The challenges with the state universities and Afghanistan’s higher education is much more and complicated. Thousands of the applicants have failed to get to university. Leaving aside how much they suffer psychologically, it is an urgent matter that those who have failed to enter to universities should be absorbed in the labor market. The situation for employment is even somber. In addition to those who are not successful in entering universities, thousands of university graduates graduating each year fail to get employment despite having higher education and academic degrees. On one hand, there are growing numbers of people who seek job and employment while, on the other hand, Afghanistan’s labor market do not have the capacity to provide jobs to those seeking employment. Worse than all, even many of those who are employed lose their jobs due to the fall of the international aid and the decline of the economy.
Government should start making reforms in both secondary and higher education institutions. While more investments are needed for the education sector, the educational agencies of the government can embark on reform plans by current means that they have. The focus of the reform efforts must be on renovating the largely monologue lecture system currently applied in schools and higher educational institutes and upgrading it to more diverse and engaging methods.

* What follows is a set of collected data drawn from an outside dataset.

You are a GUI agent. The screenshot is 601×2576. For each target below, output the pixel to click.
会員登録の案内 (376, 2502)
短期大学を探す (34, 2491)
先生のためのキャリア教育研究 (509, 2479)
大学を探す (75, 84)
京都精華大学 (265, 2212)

Development of the educational system would be an integral part of the overall development objective. The ministry of higher education should not only focus on how to administer the Kankor exam. The educational agencies including the ministries of education and higher education need to develop more extensive and broader vocational training for those who fail to get university education. Vocational training is an alternative for formal higher education all over the world. Besides the higher education, Afghanistan needs to have a well-developed vocational institutions aimed at providing job trainings for those who are not willing to go further for higher education or fail to get university education.